Yo anhelaba a mi madre, y al cabo de unos días la sentí junto a mí. Nos acostaron juntos, mezclando nuestras fiebres; yo veía sus sueños reflejados en los míos, y un hombre joven al que recuerdo viejo, con un bigote gris y los ojos cansados, inclinado sobre un pizarrín mientras una voz chica repetía “ma.. me.. mi… mo… mu…” una vez y otra, y no sé cómo sé que ese hombre es mi abuelo, que murió cuando yo era muy chico, y la fiebre de madre me enseñó a conocerlo. Ella vio, entre mis espectros febriles, a Marga, la niña del zapatero, con la cara tan linda y los pies negros porque no quería ponerse zapatos. En casa del herrero cuchillo de palo, murmuró mamá entre los pitidos de su respiración asmática.

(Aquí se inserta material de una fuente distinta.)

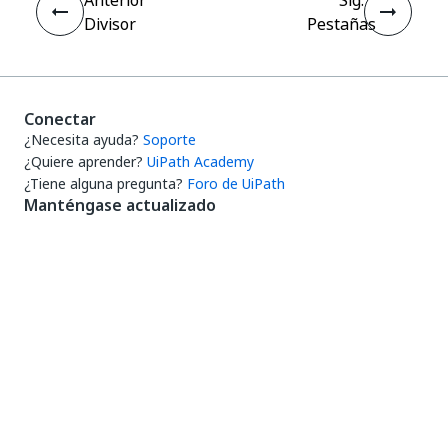
Anterior
Sig.
Divisor
Pestañas
Conectar
¿Necesita ayuda?
Soporte
¿Quiere aprender?
UiPath Academy
¿Tiene alguna pregunta?
Foro de UiPath
Manténgase actualizado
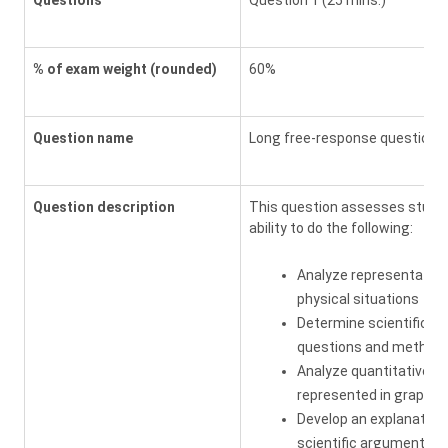
Questions
Question 1 (25 mins.)
% of exam weight (rounded)
60%
Question name
Long free-response question
Question description
This question assesses stude
ability to do the following:
Analyze representation
physical situations
Determine scientific
questions and method
Analyze quantitative d
represented in graphs
Develop an explanation 
scientific argument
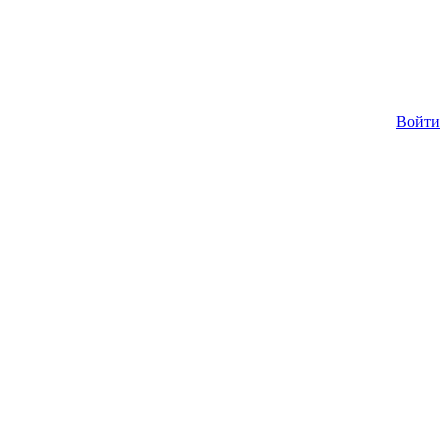
Войти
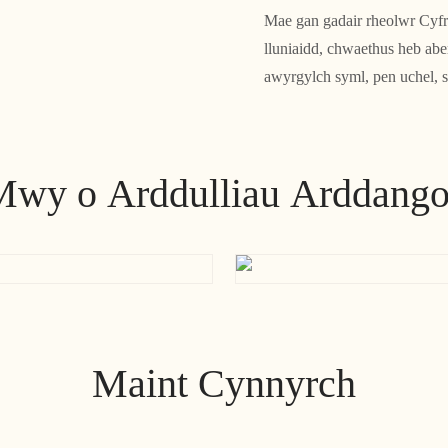
Mae gan gadair rheolwr Cyfr
lluniaidd, chwaethus heb ab
awyrgylch syml, pen uchel, s
Mwy o Arddulliau Arddango
Maint Cynnyrch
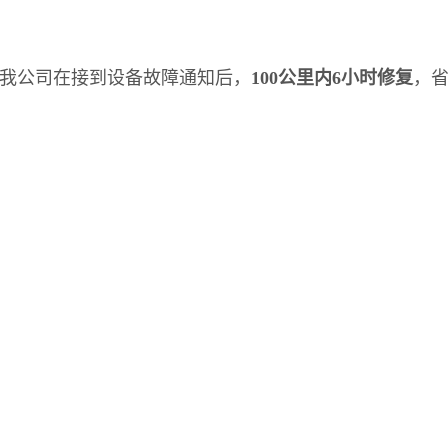
我公司在接到设备故障通知后，
100公里内6小时修复
，省
质合作伙伴。我们不求量，只求质量！抢占市场，我们用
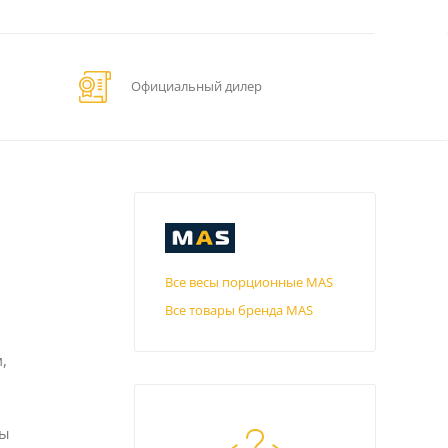
Официальный дилер
Все весы порционные MAS
Все товары бренда MAS
,
мы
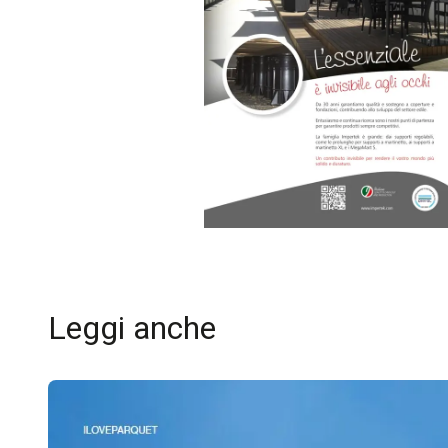
Leggi anche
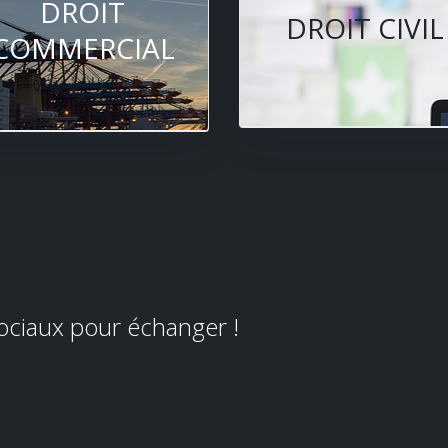
DROIT
DROIT CIVIL
COMMERCIAL
sociaux pour échanger !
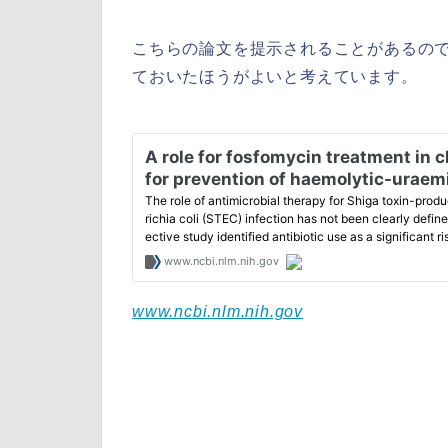
こちらの論文を提示されることがあるの
ておいたほうがよいと考えています。
www.ncbi.nlm.nih.gov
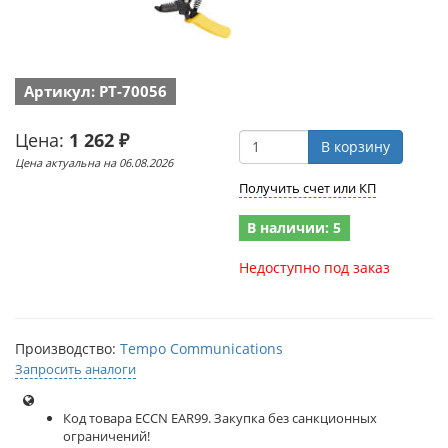
Артикул: PT-70056
Цена:
1 262 ₽
В корзину
Цена актуальна на 06.08.2026
Получить счет или КП
В наличии: 5
Недоступно под заказ
Производство:
Tempo Communications
Запросить аналоги
Код товара ECCN EAR99. Закупка без санкционных
ограничений!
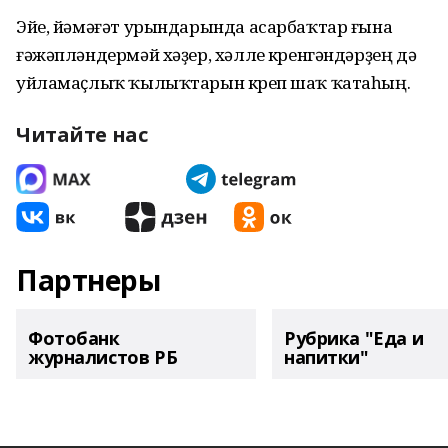
Эйе, йәмәғәт урындарында асарбаҡтар ғына
ғәжәпләндермәй хәҙер, хәлле күренгәндәрҙең дә
уйламаҫлыҡ ҡылыҡтарын күреп шаҡ ҡатаһың.
Читайте нас
Партнеры
Фотобанк
Рубрика "Еда и
журналистов РБ
напитки"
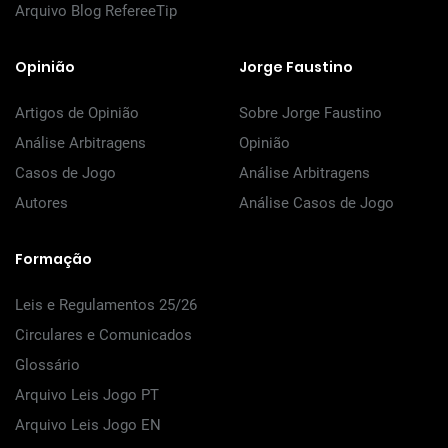
Arquivo Blog RefereeTip
Opinião
Jorge Faustino
Artigos de Opinião
Sobre Jorge Faustino
Análise Arbitragens
Opinião
Casos de Jogo
Análise Arbitragens
Autores
Análise Casos de Jogo
Formação
Leis e Regulamentos 25/26
Circulares e Comunicados
Glossário
Arquivo Leis Jogo PT
Arquivo Leis Jogo EN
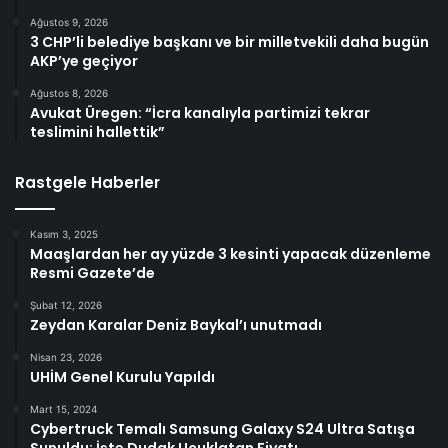
Ağustos 9, 2026
3 CHP’li belediye başkanı ve bir milletvekili daha bugün
AKP’ye geçiyor
Ağustos 8, 2026
Avukat Üregen: “İcra kanalıyla partimizi tekrar
teslimini hallettik”
Rastgele Haberler
Kasım 3, 2025
Maaşlardan her ay yüzde 3 kesinti yapacak düzenleme
Resmi Gazete’de
Şubat 12, 2026
Zeydan Karalar Deniz Baykal’ı unutmadı
Nisan 23, 2026
UHİM Genel Kurulu Yapıldı
Mart 15, 2024
Cybertruck Temalı Samsung Galaxy S24 Ultra Satışa
Sunuldu: İşte Dudak Uçuklatan Fiyatı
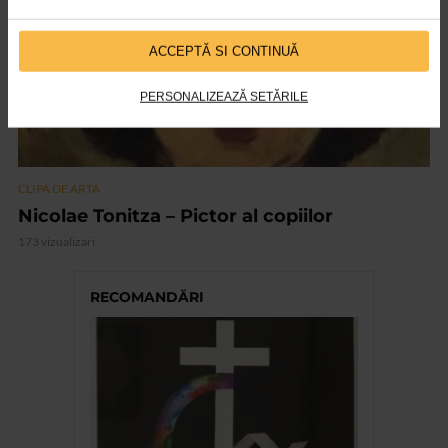
ACCEPTĂ SI CONTINUĂ
PERSONALIZEAZĂ SETĂRILE
CLIPA DE ARTA
Nicolae Tonitza – Pictor al copiilor
173 vizualizari
RECOMANDĂRI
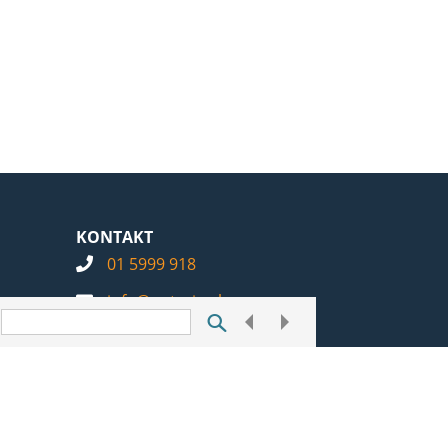
KONTAKT
01 5999 918
info@notarius.hr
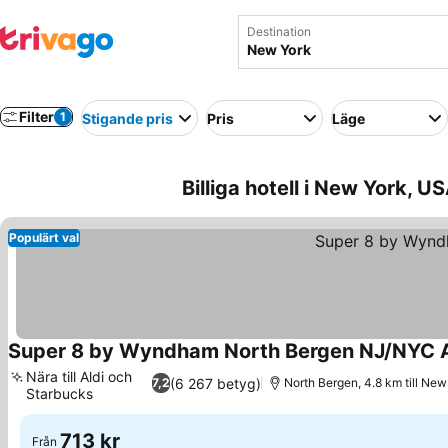
Destination
Filter
1
Stigande pris
Pris
Läge
Billiga hotell i New York, US
Populärt val
Super 8 by Wyndham North Bergen NJ/NYC 
Nära till Aldi och
(6 267 betyg)
7,2
North Bergen, 4.8 km till New
Starbucks
713 kr
Från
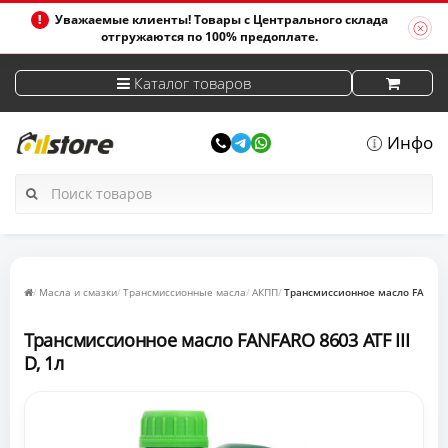
Уважаемые клиенты! Товары с Центрального склада
отгружаются по 100% предоплате.
Каталог товаров
Инфо
Масла и смазки
Трансмиссионные масла
АКПП
Трансмиссионное масло FANFARO 
Трансмиссионное масло FANFARO 8603 ATF III
D, 1л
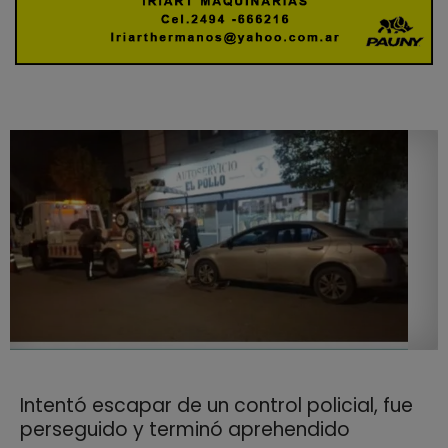
Intentó escapar de un control policial, fue
perseguido y terminó aprehendido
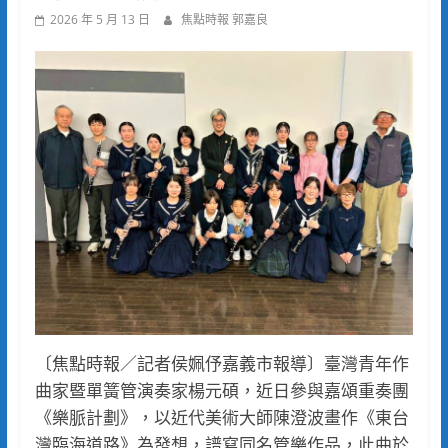
2026 年 5 月 13 日
焦點時報 郭嘉良
〔焦點時報／記者侯姵伃嘉義市報導〕臺灣青年作
曲家暨單簧管演奏家楊元碩，近日參與嘉頌重奏團
《樂脈計劃》，以近代美術大師陳澄波畫作《東台
灣臨海道路》為發想，譜寫同名管樂作品，此曲於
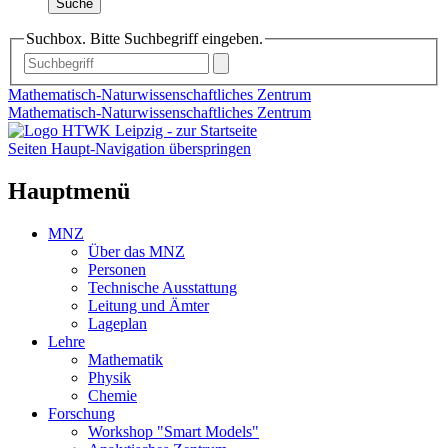
Suche
Suchbox. Bitte Suchbegriff eingeben.
Mathematisch-Naturwissenschaftliches Zentrum
Mathematisch-Naturwissenschaftliches Zentrum
Seiten Haupt-Navigation überspringen
Hauptmenü
MNZ
Über das MNZ
Personen
Technische Ausstattung
Leitung und Ämter
Lageplan
Lehre
Mathematik
Physik
Chemie
Forschung
Workshop "Smart Models"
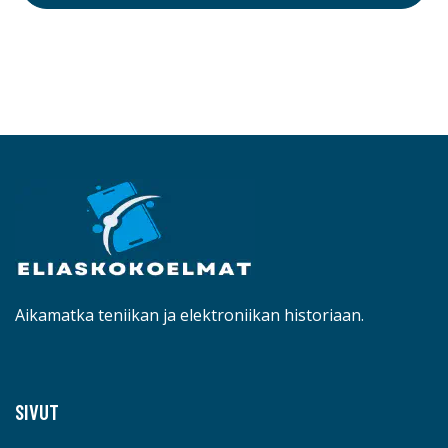
Aikamatka teniikan ja elektroniikan historiaan.
SIVUT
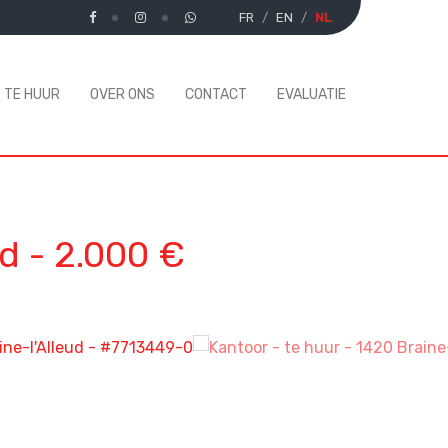
FR
EN
NL
TE HUUR
OVER ONS
CONTACT
EVALUATIE
ud
-
2.000 €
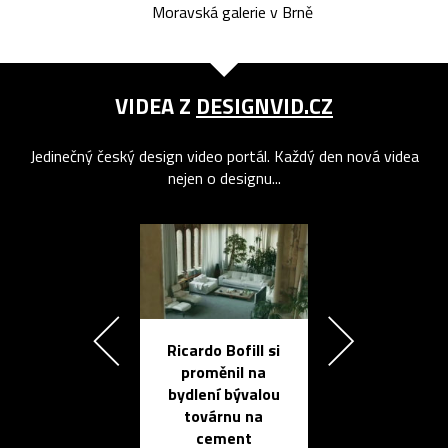
Moravská galerie v Brně
VIDEA Z
DESIGNVID.CZ
Jedinečný český design video portál. Každý den nová videa
nejen o designu...
Ricardo Bofill si
Přichází ten
proměnil na
propracovan
bydlení bývalou
elektronic
továrnu na
zápisník
cement
reMarkable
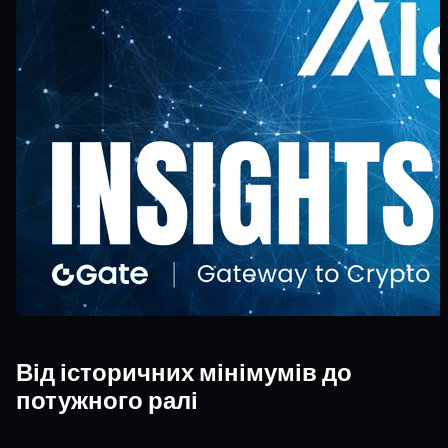
Від історичних мінімумів до
потужного ралі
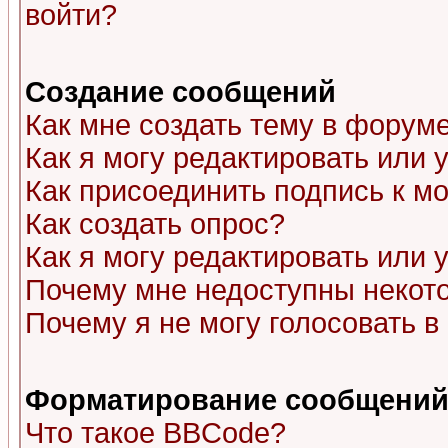
войти?
Создание сообщений
Как мне создать тему в форум
Как я могу редактировать или
Как присоединить подпись к 
Как создать опрос?
Как я могу редактировать или 
Почему мне недоступны неко
Почему я не могу голосовать в
Форматирование сообщений 
Что такое BBCode?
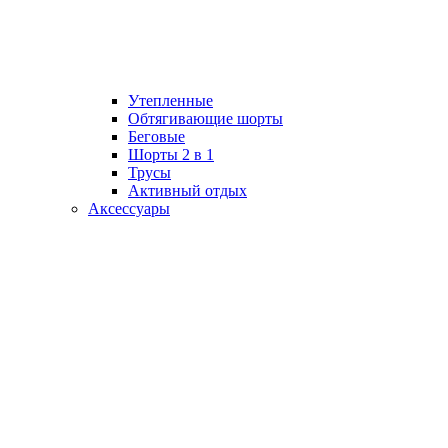
Утепленные
Обтягивающие шорты
Беговые
Шорты 2 в 1
Трусы
Активный отдых
Аксессуары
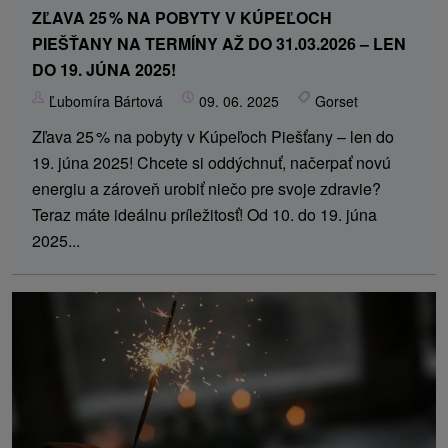
ZĽAVA 25 % NA POBYTY V KÚPEĽOCH
PIEŠŤANY NA TERMÍNY AŽ DO 31.03.2026 – LEN
DO 19. JÚNA 2025!
Ľubomíra Bártová
09. 06. 2025
Gorset
Zľava 25 % na pobyty v Kúpeľoch Piešťany – len do
19. júna 2025! Chcete si oddýchnuť, načerpať novú
energiu a zároveň urobiť niečo pre svoje zdravie?
Teraz máte ideálnu príležitosť! Od 10. do 19. júna
2025...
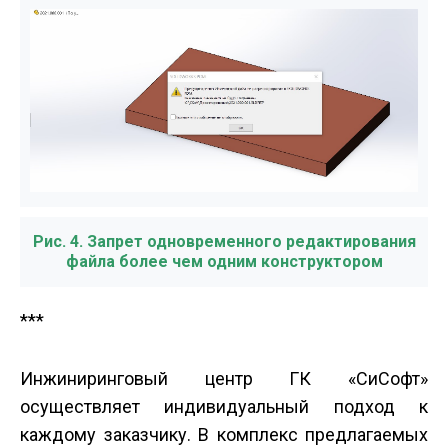
Рис. 4. Запрет одновременного редактирования
файла более чем одним конструктором
***
Инжиниринговый центр ГК «СиСофт»
осуществляет индивидуальный подход к
каждому заказчику. В комплекс предлагаемых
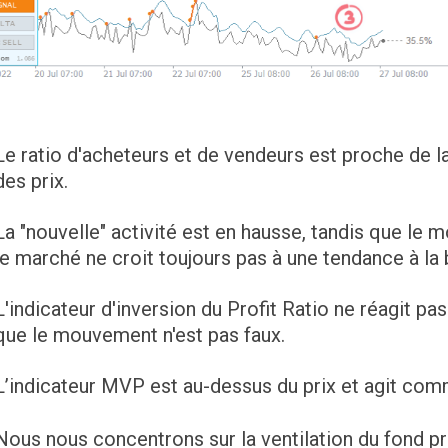
Le ratio d'acheteurs et de vendeurs est proche de la 
des prix.
La "nouvelle" activité est en hausse, tandis que le 
le marché ne croit toujours pas à une tendance à la 
L'indicateur d'inversion du Profit Ratio ne réagit pa
que le mouvement n'est pas faux.
L’indicateur MVP est au-dessus du prix et agit com
Nous nous concentrons sur la ventilation du fond pr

Antonia nos lavaba a los dos, hasta que llegó Paz. A Paz la trajo padre, una de esas mañanas en las que el aire del sótano se volvía tan espeso que había que masticarlo al respirar. Yo la reconocí porque sus ojos estaban clavados en mi memoria, pero qué tristeza con sabor a sangre de corazón al ver su delgadez, como el envés de un pétalo de rosa al que el viento aturde para arrastrarlo en remolino de colores, y lo posa, olvidado, sobre el barro y luego alguien la pisa y el pétalo de rosa, que era tan bello, anhela que el sol llegue y lo reviva, pero viene el invierno y el sol no brilla nunca…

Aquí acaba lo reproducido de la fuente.